January 13, 2008 By Paul W. Taylor
2007 went out with signs that the first wave of social networking excitement reached what Wall Street would call a market top.
To recap, Microsoft paid $240 million for a 1.6 percent equity stake in Facebook that included an exclusive ad deal. The move effectively boosted Facebook's market valuation to $15 billion and made News Corp.'s $580 million purchase of MySpace in 2005 look like a bargain. Google responded by announcing OpenSocial, a social networking platform that lets third-party developers create widgets to use personal data and profile connections across social networking sites (inadvertently fueling calls for the FTC to create a Do Not Track registry).
The invitation was open to all comers - including Google's own Orkut, LinkedIn, Ning, Nexo, Plaxo and Twango, and even MySpace (which, while still leading in traffic and membership, struggled with its own platform strategy and was surpassed in the battle for buzz).
Perhaps you've already made up your mind about social networking, either by opening accounts on these services or restricting - or carefully monitoring - your kids' online socializing. To its credit, the National Electronic Commerce Coordinating Council held a symposium to explore what social networking means to the act of governing. The result is a new report, Government in the Age of YouTube: Implications of Internet Social Networks to Government, which is cautiously optimistic in content and cautious in tone. (See Government Should Use YouTube, Second Life and Other Web 2.0 Sites for more on the report.)
As social networking ascended to the "peak of inflated expectations"- Gartner's language for another flavor of a market top - what has been largely overlooked is that social networking DNA contradicts the long-established "network effect," which posits that a network's value rises with the number of users. Social networks actually lose value when they grow too large - the promised intimacy succumbs to spam-level volumes of "friend requests."
The Economist observed that the real value of these networks and the "social graphs" they create is in the gate-keeping function. "This suggests that the future of social networking will not be one big social graph, but instead myriad small communities on the Internet to replicate the millions that exist offline."
Many of the new, less popular but fast-growing companies with funny names offer to do just that - create user communities around communities of interest. As I've noted before, Virginia uses social graphs to increase its service delivery capacity by tapping people who need particular services to help one another.

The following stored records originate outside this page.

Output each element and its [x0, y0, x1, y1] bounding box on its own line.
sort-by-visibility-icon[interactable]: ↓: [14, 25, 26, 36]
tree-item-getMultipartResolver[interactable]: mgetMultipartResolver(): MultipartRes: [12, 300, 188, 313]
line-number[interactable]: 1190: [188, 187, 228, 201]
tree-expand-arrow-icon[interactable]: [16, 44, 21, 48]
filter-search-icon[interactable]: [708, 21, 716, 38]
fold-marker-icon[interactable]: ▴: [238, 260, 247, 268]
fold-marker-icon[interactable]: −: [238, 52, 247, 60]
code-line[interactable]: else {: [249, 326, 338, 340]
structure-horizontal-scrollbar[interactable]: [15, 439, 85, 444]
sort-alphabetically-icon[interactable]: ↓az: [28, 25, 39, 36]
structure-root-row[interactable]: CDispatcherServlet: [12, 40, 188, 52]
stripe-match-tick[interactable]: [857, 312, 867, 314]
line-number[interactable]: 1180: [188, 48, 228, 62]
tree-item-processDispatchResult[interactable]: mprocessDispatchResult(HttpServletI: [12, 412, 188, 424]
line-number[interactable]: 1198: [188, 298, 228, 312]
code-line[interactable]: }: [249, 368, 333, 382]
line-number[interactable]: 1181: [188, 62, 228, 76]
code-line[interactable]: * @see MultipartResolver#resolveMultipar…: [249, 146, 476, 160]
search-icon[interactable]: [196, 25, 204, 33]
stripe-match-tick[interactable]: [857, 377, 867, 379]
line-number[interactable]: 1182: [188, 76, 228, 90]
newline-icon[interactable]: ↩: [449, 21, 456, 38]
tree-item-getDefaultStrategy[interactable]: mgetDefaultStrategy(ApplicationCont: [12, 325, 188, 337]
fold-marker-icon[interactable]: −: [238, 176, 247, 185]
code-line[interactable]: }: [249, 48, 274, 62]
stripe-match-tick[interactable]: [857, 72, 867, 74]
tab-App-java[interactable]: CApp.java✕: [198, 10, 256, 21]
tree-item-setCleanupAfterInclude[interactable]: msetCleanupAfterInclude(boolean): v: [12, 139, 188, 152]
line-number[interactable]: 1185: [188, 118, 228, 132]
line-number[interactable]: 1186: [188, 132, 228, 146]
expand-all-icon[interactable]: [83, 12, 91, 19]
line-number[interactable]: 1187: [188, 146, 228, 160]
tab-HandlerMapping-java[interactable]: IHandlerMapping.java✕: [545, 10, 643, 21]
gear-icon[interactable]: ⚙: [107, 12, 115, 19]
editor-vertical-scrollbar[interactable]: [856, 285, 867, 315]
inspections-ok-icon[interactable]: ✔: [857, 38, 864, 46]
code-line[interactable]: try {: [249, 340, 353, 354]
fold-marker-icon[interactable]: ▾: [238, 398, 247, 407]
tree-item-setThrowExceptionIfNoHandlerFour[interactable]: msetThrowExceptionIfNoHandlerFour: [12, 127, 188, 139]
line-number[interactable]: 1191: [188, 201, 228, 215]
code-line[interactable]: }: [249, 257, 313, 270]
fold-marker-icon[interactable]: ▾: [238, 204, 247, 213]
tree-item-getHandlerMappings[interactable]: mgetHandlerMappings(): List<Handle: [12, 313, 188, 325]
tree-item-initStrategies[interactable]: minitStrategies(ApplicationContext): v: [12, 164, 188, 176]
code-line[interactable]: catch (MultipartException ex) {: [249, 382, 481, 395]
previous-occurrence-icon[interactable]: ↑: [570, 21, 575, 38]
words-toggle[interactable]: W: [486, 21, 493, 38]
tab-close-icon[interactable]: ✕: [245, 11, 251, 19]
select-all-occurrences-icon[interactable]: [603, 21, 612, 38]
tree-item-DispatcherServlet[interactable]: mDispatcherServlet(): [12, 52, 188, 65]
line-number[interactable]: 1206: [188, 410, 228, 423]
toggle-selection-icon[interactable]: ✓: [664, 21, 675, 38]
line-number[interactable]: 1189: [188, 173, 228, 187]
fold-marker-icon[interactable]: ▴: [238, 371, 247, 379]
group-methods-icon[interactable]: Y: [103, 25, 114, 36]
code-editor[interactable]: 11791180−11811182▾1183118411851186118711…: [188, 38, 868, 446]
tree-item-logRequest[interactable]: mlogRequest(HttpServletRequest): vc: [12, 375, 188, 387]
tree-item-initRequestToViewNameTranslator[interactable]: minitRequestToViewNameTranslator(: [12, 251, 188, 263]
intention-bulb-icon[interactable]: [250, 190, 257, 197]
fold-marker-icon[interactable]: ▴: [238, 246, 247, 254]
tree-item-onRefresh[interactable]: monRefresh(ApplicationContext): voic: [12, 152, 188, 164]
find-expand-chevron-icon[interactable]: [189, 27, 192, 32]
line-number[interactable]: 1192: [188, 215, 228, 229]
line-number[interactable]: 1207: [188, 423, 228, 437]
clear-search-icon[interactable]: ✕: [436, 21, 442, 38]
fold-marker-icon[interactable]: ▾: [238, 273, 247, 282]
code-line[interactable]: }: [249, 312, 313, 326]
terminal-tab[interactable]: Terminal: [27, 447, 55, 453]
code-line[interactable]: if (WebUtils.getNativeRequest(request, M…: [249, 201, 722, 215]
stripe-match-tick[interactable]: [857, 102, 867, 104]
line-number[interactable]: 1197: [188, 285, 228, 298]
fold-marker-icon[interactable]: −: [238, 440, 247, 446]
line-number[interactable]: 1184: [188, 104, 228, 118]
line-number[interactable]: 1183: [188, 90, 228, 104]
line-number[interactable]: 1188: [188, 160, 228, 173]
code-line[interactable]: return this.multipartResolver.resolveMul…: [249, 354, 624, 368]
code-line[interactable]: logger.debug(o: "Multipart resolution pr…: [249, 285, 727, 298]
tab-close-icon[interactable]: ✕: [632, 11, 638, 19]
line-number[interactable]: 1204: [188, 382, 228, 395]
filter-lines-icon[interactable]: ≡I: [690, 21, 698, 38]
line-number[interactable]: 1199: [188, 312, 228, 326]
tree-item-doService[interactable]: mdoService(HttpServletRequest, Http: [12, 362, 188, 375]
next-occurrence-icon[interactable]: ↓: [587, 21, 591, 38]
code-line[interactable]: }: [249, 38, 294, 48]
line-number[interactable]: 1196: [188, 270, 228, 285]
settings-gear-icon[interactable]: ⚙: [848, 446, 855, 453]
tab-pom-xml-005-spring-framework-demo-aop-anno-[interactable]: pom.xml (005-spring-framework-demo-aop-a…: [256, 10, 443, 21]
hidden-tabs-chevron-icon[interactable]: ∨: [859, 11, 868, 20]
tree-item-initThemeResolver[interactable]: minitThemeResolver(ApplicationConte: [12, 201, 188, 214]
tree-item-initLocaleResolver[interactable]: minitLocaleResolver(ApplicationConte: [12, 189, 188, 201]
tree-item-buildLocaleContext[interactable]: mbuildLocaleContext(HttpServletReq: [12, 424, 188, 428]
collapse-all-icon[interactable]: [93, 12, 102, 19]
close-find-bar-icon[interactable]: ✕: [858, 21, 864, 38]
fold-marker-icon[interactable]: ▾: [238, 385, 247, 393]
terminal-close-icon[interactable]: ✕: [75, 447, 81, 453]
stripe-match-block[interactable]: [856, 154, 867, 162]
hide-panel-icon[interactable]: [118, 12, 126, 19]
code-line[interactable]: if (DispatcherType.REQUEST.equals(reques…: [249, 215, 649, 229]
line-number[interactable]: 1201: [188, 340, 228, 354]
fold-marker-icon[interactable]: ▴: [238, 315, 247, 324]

In the uncertain times that follow a market top, financial advisers often remind clients to take a deep breath, revisit their strategy and rebalance their portfolio as needed. That's good counsel at the dawn of a new year because it helps recognize that (a) government may not be an early adopter, but it's not as late as many thought in implementing these practices; and (b) here at the beginning of the fifth decade of the open government movement, social networking and Web 2.0 collaboration are what people increasingly expect transparency to look and act like.